• WORK INSTRUCTION: Every line below that carries the word "week" needs to be copied.
■ ■ ■ ■ ■ ■ ■
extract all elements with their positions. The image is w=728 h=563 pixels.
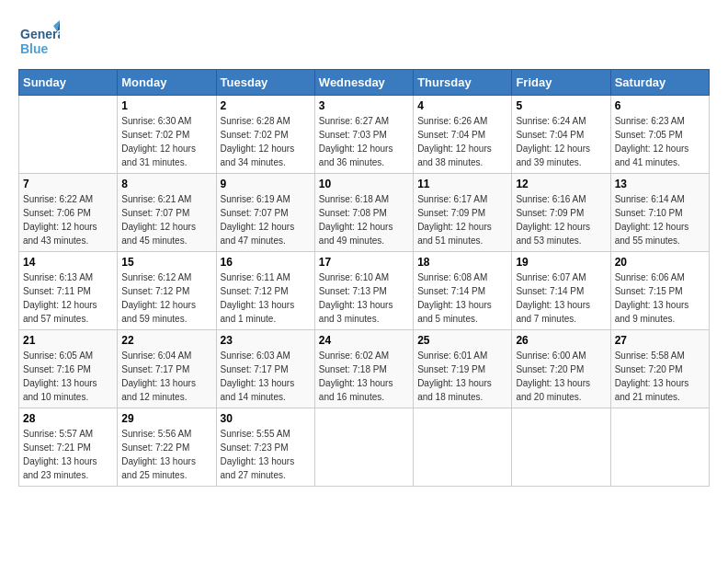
day-number: 25 <box>417 334 507 347</box>
day-info: Sunrise: 6:13 AMSunset: 7:11 PMDaylight:… <box>23 270 113 326</box>
day-number: 17 <box>319 256 409 269</box>
calendar-cell <box>19 96 118 174</box>
calendar-cell: 13Sunrise: 6:14 AMSunset: 7:10 PMDayligh… <box>610 174 709 252</box>
day-number: 4 <box>417 99 507 112</box>
logo-icon: General Blue <box>18 18 60 60</box>
calendar-cell: 2Sunrise: 6:28 AMSunset: 7:02 PMDaylight… <box>216 96 314 174</box>
column-header-sunday: Sunday <box>19 70 118 96</box>
header: General Blue <box>18 18 710 60</box>
calendar-cell: 30Sunrise: 5:55 AMSunset: 7:23 PMDayligh… <box>216 408 314 487</box>
day-number: 30 <box>221 412 311 425</box>
day-info: Sunrise: 6:00 AMSunset: 7:20 PMDaylight:… <box>516 349 606 404</box>
day-info: Sunrise: 6:23 AMSunset: 7:05 PMDaylight:… <box>615 114 705 169</box>
day-info: Sunrise: 6:11 AMSunset: 7:12 PMDaylight:… <box>221 270 311 326</box>
column-header-monday: Monday <box>118 70 216 96</box>
day-number: 5 <box>516 99 606 112</box>
day-number: 27 <box>615 334 705 347</box>
day-number: 8 <box>121 178 211 190</box>
calendar-cell: 1Sunrise: 6:30 AMSunset: 7:02 PMDaylight… <box>118 96 216 174</box>
day-number: 10 <box>319 178 409 190</box>
calendar-cell: 27Sunrise: 5:58 AMSunset: 7:20 PMDayligh… <box>610 330 709 408</box>
day-info: Sunrise: 6:04 AMSunset: 7:17 PMDaylight:… <box>121 349 211 404</box>
calendar-week-2: 7Sunrise: 6:22 AMSunset: 7:06 PMDaylight… <box>19 174 710 252</box>
calendar-cell: 3Sunrise: 6:27 AMSunset: 7:03 PMDaylight… <box>314 96 413 174</box>
day-number: 24 <box>319 334 409 347</box>
day-info: Sunrise: 6:21 AMSunset: 7:07 PMDaylight:… <box>121 192 211 247</box>
calendar-cell <box>610 408 709 487</box>
calendar-cell: 17Sunrise: 6:10 AMSunset: 7:13 PMDayligh… <box>314 252 413 330</box>
day-info: Sunrise: 6:27 AMSunset: 7:03 PMDaylight:… <box>319 114 409 169</box>
day-info: Sunrise: 6:03 AMSunset: 7:17 PMDaylight:… <box>221 349 311 404</box>
calendar-cell: 6Sunrise: 6:23 AMSunset: 7:05 PMDaylight… <box>610 96 709 174</box>
calendar-cell: 19Sunrise: 6:07 AMSunset: 7:14 PMDayligh… <box>512 252 610 330</box>
day-number: 22 <box>121 334 211 347</box>
day-info: Sunrise: 6:30 AMSunset: 7:02 PMDaylight:… <box>121 114 211 169</box>
calendar-cell: 21Sunrise: 6:05 AMSunset: 7:16 PMDayligh… <box>19 330 118 408</box>
day-info: Sunrise: 6:22 AMSunset: 7:06 PMDaylight:… <box>23 192 113 247</box>
calendar-cell: 4Sunrise: 6:26 AMSunset: 7:04 PMDaylight… <box>414 96 512 174</box>
day-info: Sunrise: 6:18 AMSunset: 7:08 PMDaylight:… <box>319 192 409 247</box>
day-info: Sunrise: 6:05 AMSunset: 7:16 PMDaylight:… <box>23 349 113 404</box>
day-info: Sunrise: 6:17 AMSunset: 7:09 PMDaylight:… <box>417 192 507 247</box>
calendar-table: SundayMondayTuesdayWednesdayThursdayFrid… <box>18 69 710 487</box>
day-number: 16 <box>221 256 311 269</box>
calendar-cell: 29Sunrise: 5:56 AMSunset: 7:22 PMDayligh… <box>118 408 216 487</box>
calendar-cell: 24Sunrise: 6:02 AMSunset: 7:18 PMDayligh… <box>314 330 413 408</box>
day-info: Sunrise: 6:08 AMSunset: 7:14 PMDaylight:… <box>417 270 507 326</box>
day-number: 14 <box>23 256 113 269</box>
day-info: Sunrise: 6:26 AMSunset: 7:04 PMDaylight:… <box>417 114 507 169</box>
svg-text:Blue: Blue <box>20 41 49 56</box>
calendar-week-4: 21Sunrise: 6:05 AMSunset: 7:16 PMDayligh… <box>19 330 710 408</box>
day-info: Sunrise: 6:07 AMSunset: 7:14 PMDaylight:… <box>516 270 606 326</box>
day-number: 12 <box>516 178 606 190</box>
day-number: 21 <box>23 334 113 347</box>
column-header-friday: Friday <box>512 70 610 96</box>
calendar-week-5: 28Sunrise: 5:57 AMSunset: 7:21 PMDayligh… <box>19 408 710 487</box>
calendar-header-row: SundayMondayTuesdayWednesdayThursdayFrid… <box>19 70 710 96</box>
column-header-tuesday: Tuesday <box>216 70 314 96</box>
day-info: Sunrise: 6:12 AMSunset: 7:12 PMDaylight:… <box>121 270 211 326</box>
day-info: Sunrise: 5:58 AMSunset: 7:20 PMDaylight:… <box>615 349 705 404</box>
calendar-cell: 9Sunrise: 6:19 AMSunset: 7:07 PMDaylight… <box>216 174 314 252</box>
day-number: 28 <box>23 412 113 425</box>
day-number: 15 <box>121 256 211 269</box>
calendar-cell: 12Sunrise: 6:16 AMSunset: 7:09 PMDayligh… <box>512 174 610 252</box>
day-info: Sunrise: 5:57 AMSunset: 7:21 PMDaylight:… <box>23 427 113 482</box>
calendar-cell: 10Sunrise: 6:18 AMSunset: 7:08 PMDayligh… <box>314 174 413 252</box>
calendar-cell: 11Sunrise: 6:17 AMSunset: 7:09 PMDayligh… <box>414 174 512 252</box>
day-number: 11 <box>417 178 507 190</box>
day-info: Sunrise: 6:06 AMSunset: 7:15 PMDaylight:… <box>615 270 705 326</box>
calendar-cell <box>314 408 413 487</box>
day-number: 2 <box>221 99 311 112</box>
calendar-cell: 5Sunrise: 6:24 AMSunset: 7:04 PMDaylight… <box>512 96 610 174</box>
column-header-saturday: Saturday <box>610 70 709 96</box>
calendar-cell: 14Sunrise: 6:13 AMSunset: 7:11 PMDayligh… <box>19 252 118 330</box>
day-number: 29 <box>121 412 211 425</box>
calendar-cell: 16Sunrise: 6:11 AMSunset: 7:12 PMDayligh… <box>216 252 314 330</box>
day-info: Sunrise: 6:24 AMSunset: 7:04 PMDaylight:… <box>516 114 606 169</box>
day-info: Sunrise: 6:16 AMSunset: 7:09 PMDaylight:… <box>516 192 606 247</box>
calendar-cell: 8Sunrise: 6:21 AMSunset: 7:07 PMDaylight… <box>118 174 216 252</box>
calendar-cell: 20Sunrise: 6:06 AMSunset: 7:15 PMDayligh… <box>610 252 709 330</box>
day-number: 9 <box>221 178 311 190</box>
calendar-cell: 22Sunrise: 6:04 AMSunset: 7:17 PMDayligh… <box>118 330 216 408</box>
day-info: Sunrise: 6:10 AMSunset: 7:13 PMDaylight:… <box>319 270 409 326</box>
calendar-cell <box>512 408 610 487</box>
day-number: 3 <box>319 99 409 112</box>
calendar-cell: 28Sunrise: 5:57 AMSunset: 7:21 PMDayligh… <box>19 408 118 487</box>
calendar-cell <box>414 408 512 487</box>
day-info: Sunrise: 6:19 AMSunset: 7:07 PMDaylight:… <box>221 192 311 247</box>
column-header-wednesday: Wednesday <box>314 70 413 96</box>
calendar-cell: 26Sunrise: 6:00 AMSunset: 7:20 PMDayligh… <box>512 330 610 408</box>
calendar-cell: 18Sunrise: 6:08 AMSunset: 7:14 PMDayligh… <box>414 252 512 330</box>
column-header-thursday: Thursday <box>414 70 512 96</box>
day-info: Sunrise: 6:14 AMSunset: 7:10 PMDaylight:… <box>615 192 705 247</box>
day-info: Sunrise: 5:56 AMSunset: 7:22 PMDaylight:… <box>121 427 211 482</box>
calendar-cell: 23Sunrise: 6:03 AMSunset: 7:17 PMDayligh… <box>216 330 314 408</box>
day-number: 1 <box>121 99 211 112</box>
svg-text:General: General <box>20 27 60 41</box>
day-number: 23 <box>221 334 311 347</box>
logo: General Blue <box>18 18 60 60</box>
calendar-cell: 25Sunrise: 6:01 AMSunset: 7:19 PMDayligh… <box>414 330 512 408</box>
day-number: 18 <box>417 256 507 269</box>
■ ■ ■ ■ ■ ■ ■
• RESPONSE AREA:
calendar-week-2: 7Sunrise: 6:22 AMSunset: 7:06 PMDaylight… <box>19 174 710 252</box>
calendar-week-4: 21Sunrise: 6:05 AMSunset: 7:16 PMDayligh… <box>19 330 710 408</box>
calendar-week-5: 28Sunrise: 5:57 AMSunset: 7:21 PMDayligh… <box>19 408 710 487</box>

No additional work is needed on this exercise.